= Abbot Augustus Low =

American inventor

Abbot Augustus Low (Gus Low) (1844–1912) was an entrepreneur and inventor from Brooklyn, who lived in St. Lawrence County, New York and was the owner of the Horseshoe Forestry Company. He was the son of Abiel Abbot Low and owned 32000 acre in an area of upstate New York known as Horseshoe, located on the Western shore of Horseshoe Lake, in Piercefield, New York and extending onto bordering land in Colton, New York.

Low was an inventor and held various patents, such as a means of preserving maple sugar, a motor, an exhaust system, an igniter, and a bottle. Low filed a patent application in 1909 for a "waste-paper receptacle" that is believed to have been the first paper shredder. It received the U.S. patent number 929,960 on August 31, 1909, but was never manufactured. When Low died, the only inventor with more patents registered than him was Thomas Edison.

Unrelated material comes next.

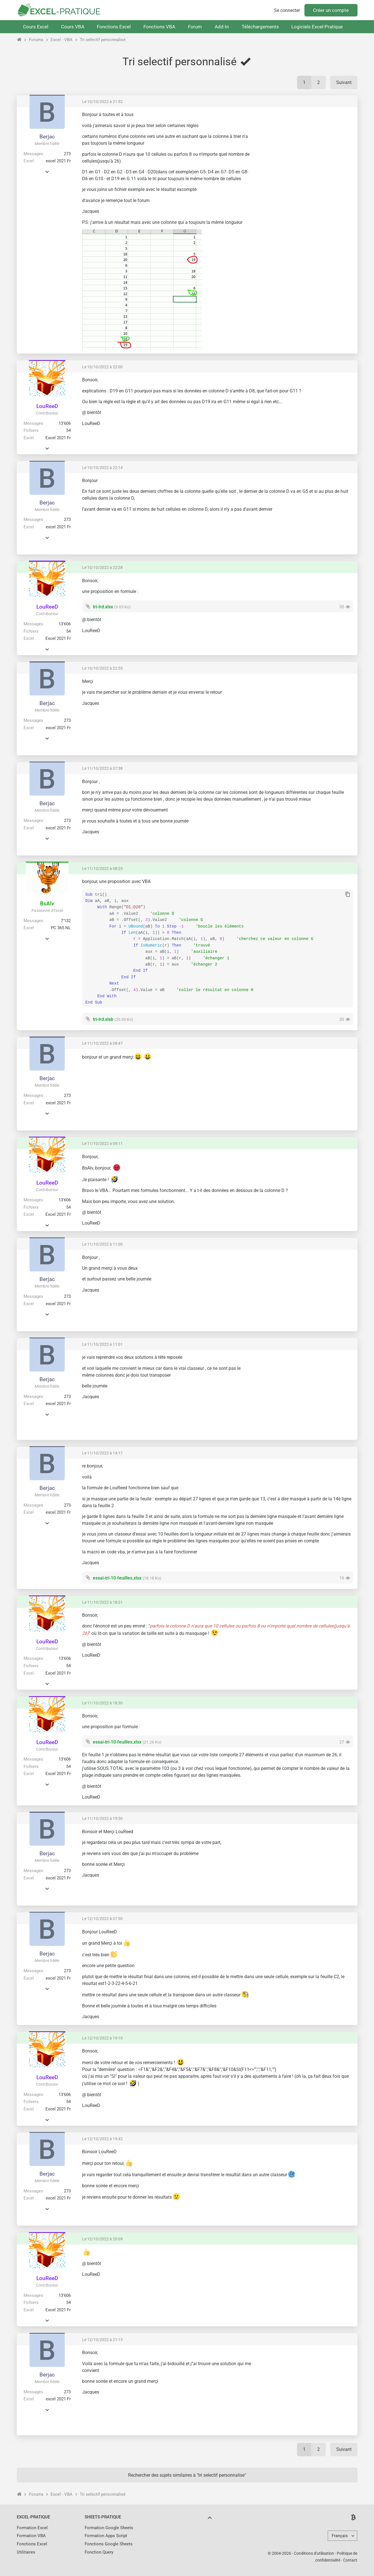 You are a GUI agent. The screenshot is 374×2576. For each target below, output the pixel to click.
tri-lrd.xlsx (103, 606)
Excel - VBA (61, 39)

Low's property around Lows Lake, also known as the Bog River Flow, included a narrow gauge railroad, a blacksmith shop, an energy generating plant, a stable, an engine house, storehouses, maple sugaring buildings, employee housing and boathouses. Low developed the property with two dams to produce electricity and aid annual log drivings. It is now part of the Bog River Management Unit in Adirondack Park. Low's business enterprises included spring water production, maple syrup, wild berry preserve and wood products.

Abbot Low and his brother Seth Low, president of Columbia University, and later mayor of New York City, built a hospital in Wu-Chang, China in memory of their father, Abiel Abbot Low, a "successful" merchant in Canton.

==Legacy==
Lows Lake, a man-made lake created by Low with two dams (built in 1903 and 1907), is named after Low.